La luce e le forme che cambiano, e che tuttavia lasciano una loro impronta, sono rintracciate dal poeta anche nei luoghi dell’arte veneziana, come nella poesia intitolata Silenzio di Sant’Orsola: «Da un poco conosciuto / dismesso tunnel che striscia / nelle viscere di un argentato / cielo di giugno agli albori, sbuco / nella stanza dove il Carpaccio / ha lasciato Sant’Orsola / nel suo letto. Ora a farmelo capire / c’è la tiepida forma del giovane corpo / impressa nelle lenzuola. Una angelicata / lama di luce terrena entra / dalla camera accanto recapitando / tra le solite notizie qualche domanda / di puro elegante silenzio» (p. 50).  

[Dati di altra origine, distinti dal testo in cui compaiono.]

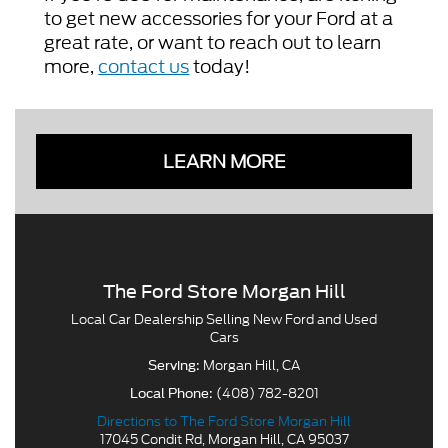
to get new accessories for your Ford at a
great rate, or want to reach out to learn
more,
contact us
today!
LEARN MORE
The Ford Store Morgan Hill
Local
Car Dealership
Selling New
Ford
and Used
Cars
Morgan Hill, CA
Serving:
(408) 782-8201
Local Phone:
Directions to The Ford Store Morgan Hill
17045 Condit Rd
,
Morgan Hill
,
CA
95037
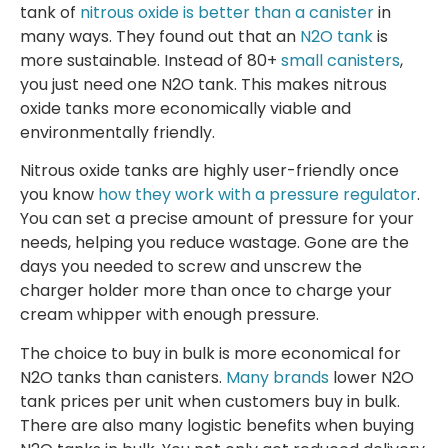
tank of
nitrous oxide is better than a canister
in
many ways. They found out that an
N2O tank
is
more sustainable. Instead of 80+
small canisters
,
you just need one N2O tank. This makes nitrous
oxide tanks more economically viable and
environmentally friendly.
Nitrous oxide tanks are highly user-friendly once
you know
how they work with a pressure regulator
.
You can set a precise amount of pressure for your
needs, helping you reduce wastage. Gone are the
days you needed to screw and unscrew the
charger holder more than once to charge your
cream whipper with enough pressure.
The choice to buy in bulk is more economical for
N2O tanks than canisters.
Many brands
lower N2O
tank prices per unit when customers buy in bulk.
There are also many logistic benefits when buying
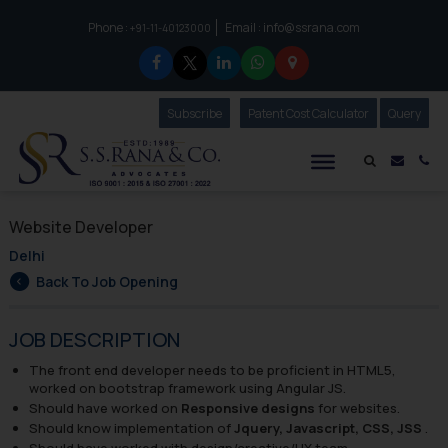
Phone :
Email :
info@ssrana.com
to connect with us call at:
+91-11-40123000
Subscribe
Our Newsletter
Patent Cost Calculator
Our
Query
S.S.Rana & Co.
Mail i
Co
Website Developer
Delhi
Back To Job Opening
JOB DESCRIPTION
The front end developer needs to be proficient in HTML5,
worked on bootstrap framework using Angular JS.
Should have worked on
Responsive designs
for websites.
Should know implementation of
Jquery, Javascript, CSS, JSS
.
Should have worked with design/creative/UX team.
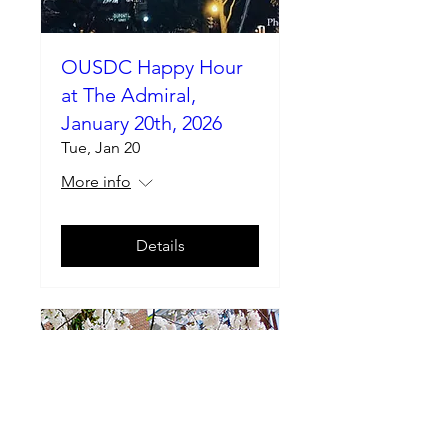
OUSDC Happy Hour
at The Admiral,
January 20th, 2026
Tue, Jan 20
More info
Details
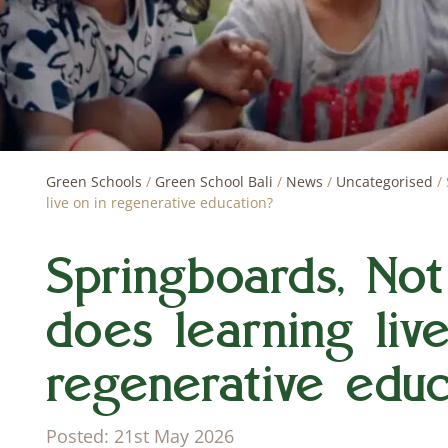
Green Schools
/
Green School Bali
/
News
/
Uncategorised
/
live on in regenerative education?
Springboards, Not
does learning liv
regenerative educ
Posted: 21st May 2026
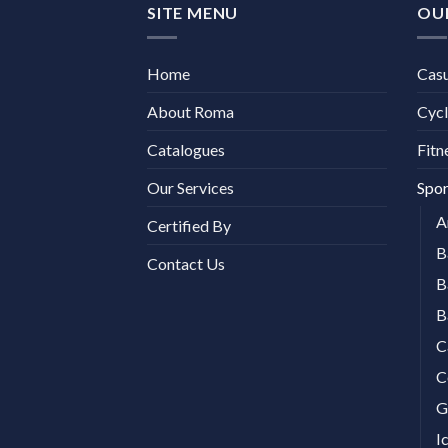
SITE MENU
OU
Home
Cas
About Roma
Cycl
Catalogues
Fitn
Our Services
Spor
A
Certified By
B
Contact Us
B
B
C
C
G
I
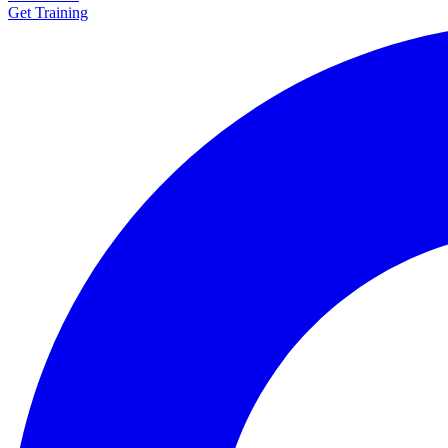
Get Training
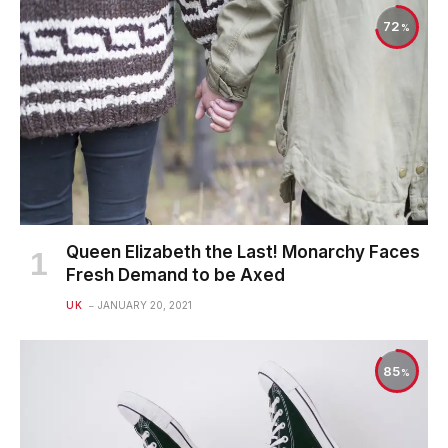
72
Queen Elizabeth the Last! Monarchy Faces
Fresh Demand to be Axed
UK
JANUARY 20, 2021
85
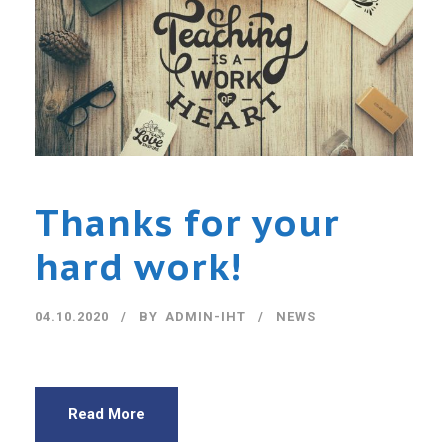
Thanks for your
hard work!
04.10.2020
BY
ADMIN-IHT
NEWS
Read More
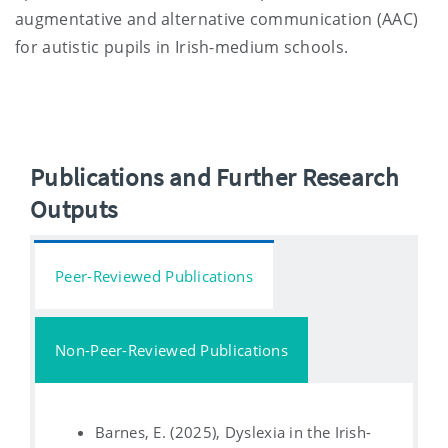
augmentative and alternative communication (AAC)
for autistic pupils in Irish-medium schools.
Publications and Further Research
Outputs
Peer-Reviewed Publications
Non-Peer-Reviewed Publications
Barnes, E. (2025), Dyslexia in the Irish-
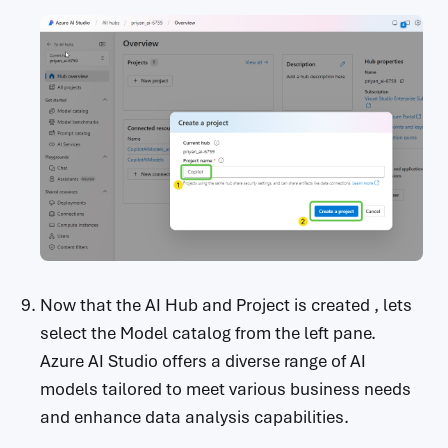
Now that the AI Hub and Project is created , lets
select the Model catalog from the left pane.
Azure AI Studio offers a diverse range of AI
models tailored to meet various business needs
and enhance data analysis capabilities.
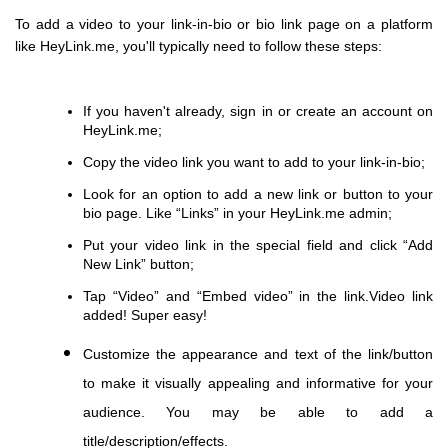
To add a video to your link-in-bio or bio link page on a platform
like HeyLink.me, you'll typically need to follow these steps:
If you haven't already, sign in or create an account on
HeyLink.me;
Copy the video link you want to add to your link-in-bio;
Look for an option to add a new link or button to your
bio page. Like “Links” in your HeyLink.me admin;
Put your video link in the special field and сlick “Add
New Link” button;
Tap “Video” and “Embed video” in the link.Video link
added! Super easy!
Customize the appearance and text of the link/button
to make it visually appealing and informative for your
audience. You may be able to add a
title/description/effects.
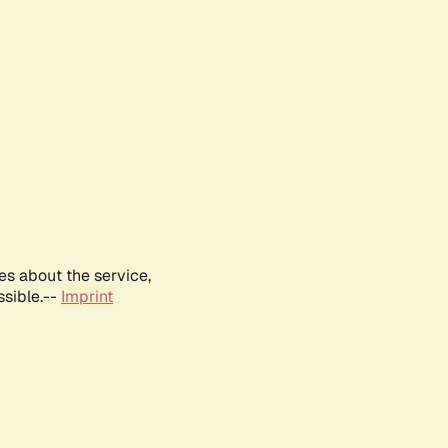
es about the service,
ssible.--
Imprint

Capita, quindi, talvolta, che queste forme impresse, come quella del corpo di Sant’Orsola nelle lenzuola, o le orme del passato, diventino ombre che si staccano dal muro e il poeta può così anche interrogarle, intonando un canto lunare, come fa d’abitudine con lo spettro di Venezia e con i suoi specchi. Nella poesia intitolata Vangelo il poeta scrive in veneziano: «Le figure / in riga sfidava quel che la meona teniva. / ‘Na bela sera stancà che ‘l se giera / de pensar a sto fato che da un toco ghe tocava / e impissando per ogni muso ‘na stela a poco costo, / el ga scominssià a ripassar in rassegna / l’intiera fila de parenti, lisiere ombre sora el muro» (p. 19). 

Quando quindi le immagini tra loro coalizzate sfidano la mente, il poeta, stanco di pensare alle cose, accende di sera per ogni fantasma una stella a poco prezzo e comincia a passare in rassegna l’intera galleria dei simulacri: è così che le ombre si staccano dal muro. Per le stelle che lo seguono, in una poesia della plaquette  Virus (marzo 2020), sceglierà delle calzature in modo che comodamente lo accompagnino nella sua avventura poetica, che è principalmente quella di «spolverare boccettine di ricordo sciolto / come sangue di San Gennaro».